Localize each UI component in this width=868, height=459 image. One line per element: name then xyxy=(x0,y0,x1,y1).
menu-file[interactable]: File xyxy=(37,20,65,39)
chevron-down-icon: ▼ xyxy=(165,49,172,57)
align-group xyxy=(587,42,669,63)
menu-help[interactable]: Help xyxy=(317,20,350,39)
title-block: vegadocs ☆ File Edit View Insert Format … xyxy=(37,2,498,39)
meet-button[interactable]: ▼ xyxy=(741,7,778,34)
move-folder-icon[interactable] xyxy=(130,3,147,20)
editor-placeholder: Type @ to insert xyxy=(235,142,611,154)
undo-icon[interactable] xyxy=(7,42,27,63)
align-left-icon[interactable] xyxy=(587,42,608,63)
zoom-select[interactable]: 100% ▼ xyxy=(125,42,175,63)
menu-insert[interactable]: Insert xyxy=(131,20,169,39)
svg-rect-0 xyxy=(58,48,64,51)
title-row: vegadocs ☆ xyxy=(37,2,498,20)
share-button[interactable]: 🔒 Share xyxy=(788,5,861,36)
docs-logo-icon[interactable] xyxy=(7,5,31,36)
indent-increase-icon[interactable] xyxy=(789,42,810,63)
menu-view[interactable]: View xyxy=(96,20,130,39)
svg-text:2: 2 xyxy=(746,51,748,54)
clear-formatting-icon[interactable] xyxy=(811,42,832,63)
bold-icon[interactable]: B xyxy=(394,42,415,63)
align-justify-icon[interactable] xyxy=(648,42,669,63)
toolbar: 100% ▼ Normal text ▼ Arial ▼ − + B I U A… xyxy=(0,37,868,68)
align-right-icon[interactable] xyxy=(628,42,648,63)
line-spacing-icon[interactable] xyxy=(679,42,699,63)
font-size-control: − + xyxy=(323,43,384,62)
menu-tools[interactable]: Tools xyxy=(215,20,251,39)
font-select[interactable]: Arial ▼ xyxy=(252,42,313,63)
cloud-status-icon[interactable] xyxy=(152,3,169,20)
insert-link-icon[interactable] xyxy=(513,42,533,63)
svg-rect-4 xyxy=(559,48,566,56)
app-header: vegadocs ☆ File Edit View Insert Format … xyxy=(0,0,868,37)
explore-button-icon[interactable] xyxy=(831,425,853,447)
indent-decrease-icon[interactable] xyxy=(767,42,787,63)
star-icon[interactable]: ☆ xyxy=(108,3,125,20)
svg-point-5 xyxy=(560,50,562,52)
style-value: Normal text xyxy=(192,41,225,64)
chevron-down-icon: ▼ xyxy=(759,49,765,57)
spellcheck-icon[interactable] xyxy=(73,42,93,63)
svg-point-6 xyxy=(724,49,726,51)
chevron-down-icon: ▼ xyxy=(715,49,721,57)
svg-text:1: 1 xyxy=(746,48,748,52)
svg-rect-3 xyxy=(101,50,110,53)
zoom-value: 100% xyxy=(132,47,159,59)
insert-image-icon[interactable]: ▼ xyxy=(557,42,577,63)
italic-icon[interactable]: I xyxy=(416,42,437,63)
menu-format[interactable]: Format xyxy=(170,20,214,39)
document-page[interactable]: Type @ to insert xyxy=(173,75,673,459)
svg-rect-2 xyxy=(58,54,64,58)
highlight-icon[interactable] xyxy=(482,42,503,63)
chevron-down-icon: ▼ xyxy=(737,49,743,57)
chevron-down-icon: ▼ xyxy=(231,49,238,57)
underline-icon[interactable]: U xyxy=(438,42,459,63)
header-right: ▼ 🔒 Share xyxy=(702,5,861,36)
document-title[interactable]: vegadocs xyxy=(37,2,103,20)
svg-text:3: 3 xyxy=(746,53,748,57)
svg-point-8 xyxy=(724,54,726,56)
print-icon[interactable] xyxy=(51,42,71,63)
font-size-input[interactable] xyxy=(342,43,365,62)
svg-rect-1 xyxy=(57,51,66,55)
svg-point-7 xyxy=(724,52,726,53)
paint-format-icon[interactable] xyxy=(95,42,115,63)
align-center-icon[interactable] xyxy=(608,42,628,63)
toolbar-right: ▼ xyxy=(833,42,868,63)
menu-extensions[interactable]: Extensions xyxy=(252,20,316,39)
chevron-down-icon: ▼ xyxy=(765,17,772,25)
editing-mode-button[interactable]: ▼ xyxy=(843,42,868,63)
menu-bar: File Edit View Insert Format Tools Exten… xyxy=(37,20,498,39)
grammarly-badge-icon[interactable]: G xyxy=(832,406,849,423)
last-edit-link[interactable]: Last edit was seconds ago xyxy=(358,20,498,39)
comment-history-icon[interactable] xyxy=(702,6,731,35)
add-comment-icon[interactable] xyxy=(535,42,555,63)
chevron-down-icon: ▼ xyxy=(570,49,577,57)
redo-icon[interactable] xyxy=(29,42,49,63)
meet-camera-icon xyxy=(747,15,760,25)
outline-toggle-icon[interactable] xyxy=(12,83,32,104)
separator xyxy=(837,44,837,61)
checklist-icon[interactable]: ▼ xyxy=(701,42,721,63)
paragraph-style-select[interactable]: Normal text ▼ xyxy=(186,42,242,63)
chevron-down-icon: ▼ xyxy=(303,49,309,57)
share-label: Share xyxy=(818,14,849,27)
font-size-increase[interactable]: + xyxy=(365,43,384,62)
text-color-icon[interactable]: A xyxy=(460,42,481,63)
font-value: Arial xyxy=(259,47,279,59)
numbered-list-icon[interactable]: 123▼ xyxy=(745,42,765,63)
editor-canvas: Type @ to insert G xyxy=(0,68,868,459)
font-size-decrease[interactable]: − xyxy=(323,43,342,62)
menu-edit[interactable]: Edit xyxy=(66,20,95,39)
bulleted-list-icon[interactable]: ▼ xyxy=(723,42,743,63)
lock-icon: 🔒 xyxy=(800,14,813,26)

..........

PROBLEM DETAILS :: The entire listing has to be written out again exactly.

RESPONSE TO THIS EXERCISE ::
Localize each UI component in this width=868, height=459 image. One line per element: name then xyxy=(x0,y0,x1,y1).
menu-file[interactable]: File xyxy=(37,20,65,39)
chevron-down-icon: ▼ xyxy=(165,49,172,57)
align-group xyxy=(587,42,669,63)
menu-help[interactable]: Help xyxy=(317,20,350,39)
title-block: vegadocs ☆ File Edit View Insert Format … xyxy=(37,2,498,39)
meet-button[interactable]: ▼ xyxy=(741,7,778,34)
move-folder-icon[interactable] xyxy=(130,3,147,20)
editor-placeholder: Type @ to insert xyxy=(235,142,611,154)
undo-icon[interactable] xyxy=(7,42,27,63)
align-left-icon[interactable] xyxy=(587,42,608,63)
zoom-select[interactable]: 100% ▼ xyxy=(125,42,175,63)
menu-insert[interactable]: Insert xyxy=(131,20,169,39)
svg-rect-0 xyxy=(58,48,64,51)
title-row: vegadocs ☆ xyxy=(37,2,498,20)
share-button[interactable]: 🔒 Share xyxy=(788,5,861,36)
docs-logo-icon[interactable] xyxy=(7,5,31,36)
indent-increase-icon[interactable] xyxy=(789,42,810,63)
menu-view[interactable]: View xyxy=(96,20,130,39)
svg-text:2: 2 xyxy=(746,51,748,54)
clear-formatting-icon[interactable] xyxy=(811,42,832,63)
bold-icon[interactable]: B xyxy=(394,42,415,63)
align-justify-icon[interactable] xyxy=(648,42,669,63)
toolbar: 100% ▼ Normal text ▼ Arial ▼ − + B I U A… xyxy=(0,37,868,68)
align-right-icon[interactable] xyxy=(628,42,648,63)
line-spacing-icon[interactable] xyxy=(679,42,699,63)
font-size-control: − + xyxy=(323,43,384,62)
menu-tools[interactable]: Tools xyxy=(215,20,251,39)
font-select[interactable]: Arial ▼ xyxy=(252,42,313,63)
cloud-status-icon[interactable] xyxy=(152,3,169,20)
insert-link-icon[interactable] xyxy=(513,42,533,63)
svg-rect-4 xyxy=(559,48,566,56)
app-header: vegadocs ☆ File Edit View Insert Format … xyxy=(0,0,868,37)
explore-button-icon[interactable] xyxy=(831,425,853,447)
indent-decrease-icon[interactable] xyxy=(767,42,787,63)
star-icon[interactable]: ☆ xyxy=(108,3,125,20)
svg-point-5 xyxy=(560,50,562,52)
style-value: Normal text xyxy=(192,41,225,64)
chevron-down-icon: ▼ xyxy=(759,49,765,57)
spellcheck-icon[interactable] xyxy=(73,42,93,63)
svg-point-6 xyxy=(724,49,726,51)
chevron-down-icon: ▼ xyxy=(715,49,721,57)
svg-text:1: 1 xyxy=(746,48,748,52)
svg-rect-3 xyxy=(101,50,110,53)
zoom-value: 100% xyxy=(132,47,159,59)
insert-image-icon[interactable]: ▼ xyxy=(557,42,577,63)
italic-icon[interactable]: I xyxy=(416,42,437,63)
menu-format[interactable]: Format xyxy=(170,20,214,39)
document-page[interactable]: Type @ to insert xyxy=(173,75,673,459)
svg-rect-2 xyxy=(58,54,64,58)
highlight-icon[interactable] xyxy=(482,42,503,63)
chevron-down-icon: ▼ xyxy=(737,49,743,57)
chevron-down-icon: ▼ xyxy=(231,49,238,57)
underline-icon[interactable]: U xyxy=(438,42,459,63)
header-right: ▼ 🔒 Share xyxy=(702,5,861,36)
document-title[interactable]: vegadocs xyxy=(37,2,103,20)
svg-text:3: 3 xyxy=(746,53,748,57)
svg-point-8 xyxy=(724,54,726,56)
print-icon[interactable] xyxy=(51,42,71,63)
font-size-input[interactable] xyxy=(342,43,365,62)
svg-rect-1 xyxy=(57,51,66,55)
svg-point-7 xyxy=(724,52,726,53)
paint-format-icon[interactable] xyxy=(95,42,115,63)
align-center-icon[interactable] xyxy=(608,42,628,63)
toolbar-right: ▼ xyxy=(833,42,868,63)
menu-extensions[interactable]: Extensions xyxy=(252,20,316,39)
chevron-down-icon: ▼ xyxy=(765,17,772,25)
editing-mode-button[interactable]: ▼ xyxy=(843,42,868,63)
menu-bar: File Edit View Insert Format Tools Exten… xyxy=(37,20,498,39)
grammarly-badge-icon[interactable]: G xyxy=(832,406,849,423)
last-edit-link[interactable]: Last edit was seconds ago xyxy=(358,20,498,39)
comment-history-icon[interactable] xyxy=(702,6,731,35)
add-comment-icon[interactable] xyxy=(535,42,555,63)
chevron-down-icon: ▼ xyxy=(570,49,577,57)
redo-icon[interactable] xyxy=(29,42,49,63)
meet-camera-icon xyxy=(747,15,760,25)
outline-toggle-icon[interactable] xyxy=(12,83,32,104)
separator xyxy=(837,44,837,61)
checklist-icon[interactable]: ▼ xyxy=(701,42,721,63)
paragraph-style-select[interactable]: Normal text ▼ xyxy=(186,42,242,63)
chevron-down-icon: ▼ xyxy=(303,49,309,57)
share-label: Share xyxy=(818,14,849,27)
font-size-increase[interactable]: + xyxy=(365,43,384,62)
text-color-icon[interactable]: A xyxy=(460,42,481,63)
font-value: Arial xyxy=(259,47,279,59)
numbered-list-icon[interactable]: 123▼ xyxy=(745,42,765,63)
editor-canvas: Type @ to insert G xyxy=(0,68,868,459)
font-size-decrease[interactable]: − xyxy=(323,43,342,62)
menu-edit[interactable]: Edit xyxy=(66,20,95,39)
bulleted-list-icon[interactable]: ▼ xyxy=(723,42,743,63)
lock-icon: 🔒 xyxy=(800,14,813,26)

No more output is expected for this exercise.